**INSTRUCTIONS FOR THE TASK:**
Make an exact copy of all the data, pictures excluded.

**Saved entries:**
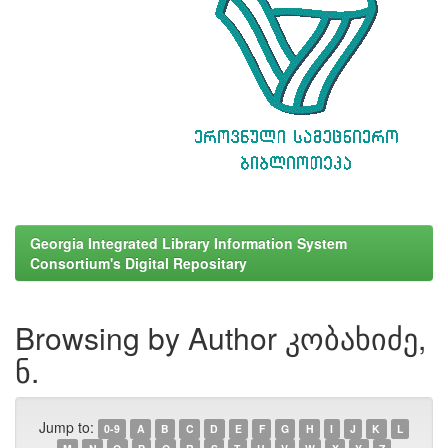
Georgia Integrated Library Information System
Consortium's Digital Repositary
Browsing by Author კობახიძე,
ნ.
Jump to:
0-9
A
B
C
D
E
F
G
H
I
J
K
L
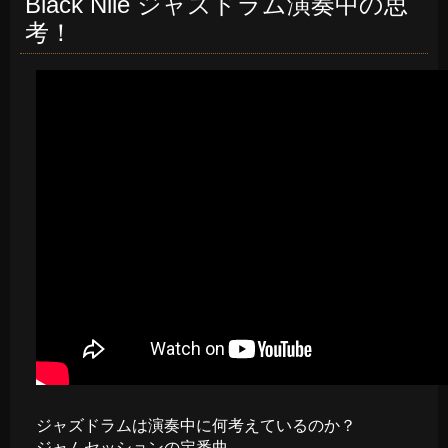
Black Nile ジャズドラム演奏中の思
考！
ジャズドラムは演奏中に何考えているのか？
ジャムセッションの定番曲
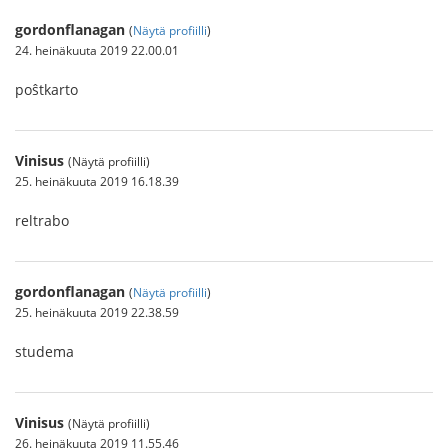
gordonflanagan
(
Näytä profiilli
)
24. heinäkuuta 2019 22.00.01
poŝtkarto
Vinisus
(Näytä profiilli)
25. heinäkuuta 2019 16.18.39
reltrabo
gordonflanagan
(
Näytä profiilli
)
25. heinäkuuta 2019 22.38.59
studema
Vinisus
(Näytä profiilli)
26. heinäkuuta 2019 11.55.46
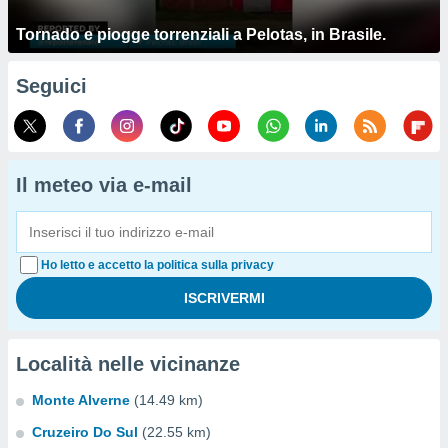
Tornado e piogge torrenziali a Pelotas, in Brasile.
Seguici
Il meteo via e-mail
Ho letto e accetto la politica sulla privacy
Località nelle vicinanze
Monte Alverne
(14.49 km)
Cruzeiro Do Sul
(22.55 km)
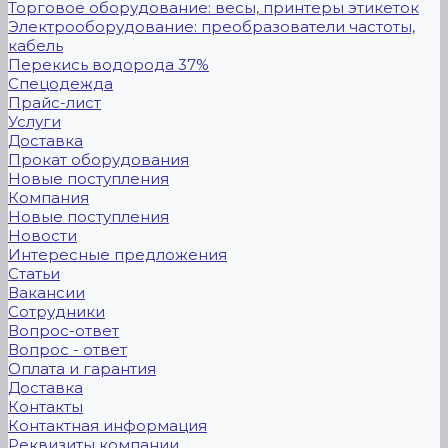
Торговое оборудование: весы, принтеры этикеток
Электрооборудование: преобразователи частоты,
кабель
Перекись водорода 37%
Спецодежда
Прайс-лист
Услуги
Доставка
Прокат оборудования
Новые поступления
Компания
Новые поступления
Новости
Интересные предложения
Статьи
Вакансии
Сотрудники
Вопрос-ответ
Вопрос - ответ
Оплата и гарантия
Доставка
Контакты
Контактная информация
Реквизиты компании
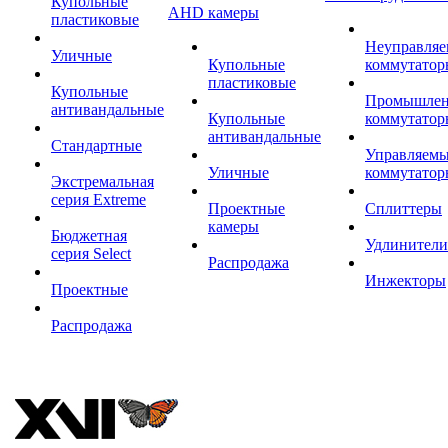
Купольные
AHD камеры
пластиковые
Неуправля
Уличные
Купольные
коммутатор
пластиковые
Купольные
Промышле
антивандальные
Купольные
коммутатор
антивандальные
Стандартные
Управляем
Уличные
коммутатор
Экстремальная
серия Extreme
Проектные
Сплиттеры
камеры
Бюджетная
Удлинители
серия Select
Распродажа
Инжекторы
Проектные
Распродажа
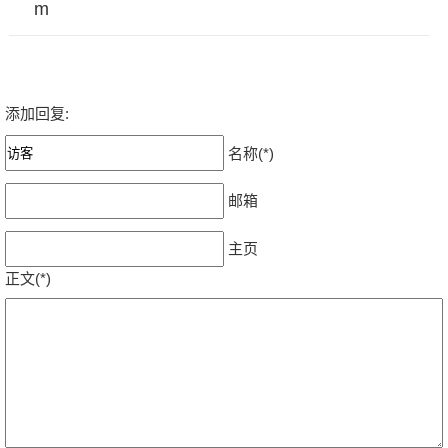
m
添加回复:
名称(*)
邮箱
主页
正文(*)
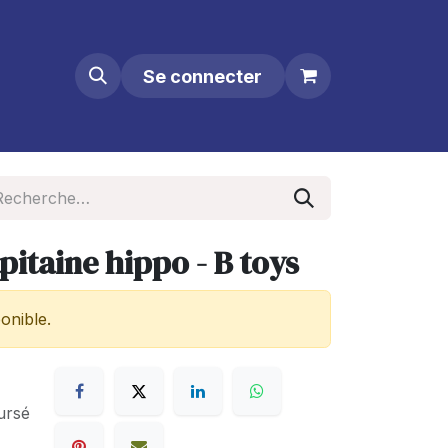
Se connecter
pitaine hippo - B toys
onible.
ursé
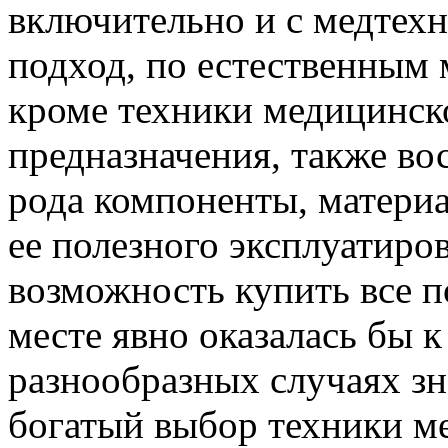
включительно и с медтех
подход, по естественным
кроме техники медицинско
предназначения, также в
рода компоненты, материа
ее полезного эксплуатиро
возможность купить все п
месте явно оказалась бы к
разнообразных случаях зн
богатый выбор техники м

**ANSWER SPACE:**
Georgia Integrated Library Information System
Consortium's Digital Repositary
Browsing by Author კობახიძე,
ნ.
Jump to:
0-9
A
B
C
D
E
F
G
H
I
J
K
L
Black Nile ジャズドラム演奏中の思
考！
ジャズドラムは演奏中に何考えているのか？
ジャムセッションの定番曲
gordonflanagan
(
Näytä profiilli
)
24. heinäkuuta 2019 22.00.01
poŝtkarto
Vinisus
(Näytä profiilli)
25. heinäkuuta 2019 16.18.39
reltrabo
gordonflanagan
(
Näytä profiilli
)
25. heinäkuuta 2019 22.38.59
studema
Vinisus
(Näytä profiilli)
26. heinäkuuta 2019 11.55.46
Tornado e piogge torrenziali a Pelotas, in Brasile.
Seguici
Il meteo via e-mail
Ho letto e accetto la politica sulla privacy
Località nelle vicinanze
Monte Alverne
(14.49 km)
Cruzeiro Do Sul
(22.55 km)
Торговое оборудование: весы, принтеры этикеток
Электрооборудование: преобразователи частоты,
кабель
Перекись водорода 37%
Спецодежда
Прайс-лист
Услуги
Доставка
Прокат оборудования
Новые поступления
Компания
Новые поступления
Новости
Интересные предложения
Статьи
Вакансии
Сотрудники
Вопрос-ответ
Вопрос - ответ
Оплата и гарантия
Доставка
Контакты
Контактная информация
Реквизиты компании
Купольные
AHD камеры
пластиковые
Неуправля
Уличные
Купольные
коммутатор
пластиковые
Купольные
Промышле
антивандальные
Купольные
коммутатор
антивандальные
Стандартные
Управляем
Уличные
коммутатор
Экстремальная
серия Extreme
Проектные
Сплиттеры
камеры
Бюджетная
Удлинители
серия Select
Распродажа
Инжекторы
Проектные
Распродажа
m
添加回复:
名称(*)
邮箱
主页
正文(*)
Se connecter
pitaine hippo - B toys
onible.
ursé
включительно и с медтех
подход, по естественным
кроме техники медицинско
предназначения, также в
рода компоненты, материа
ее полезного эксплуатиро
возможность купить все п
месте явно оказалась бы к
разнообразных случаях зн
богатый выбор техники м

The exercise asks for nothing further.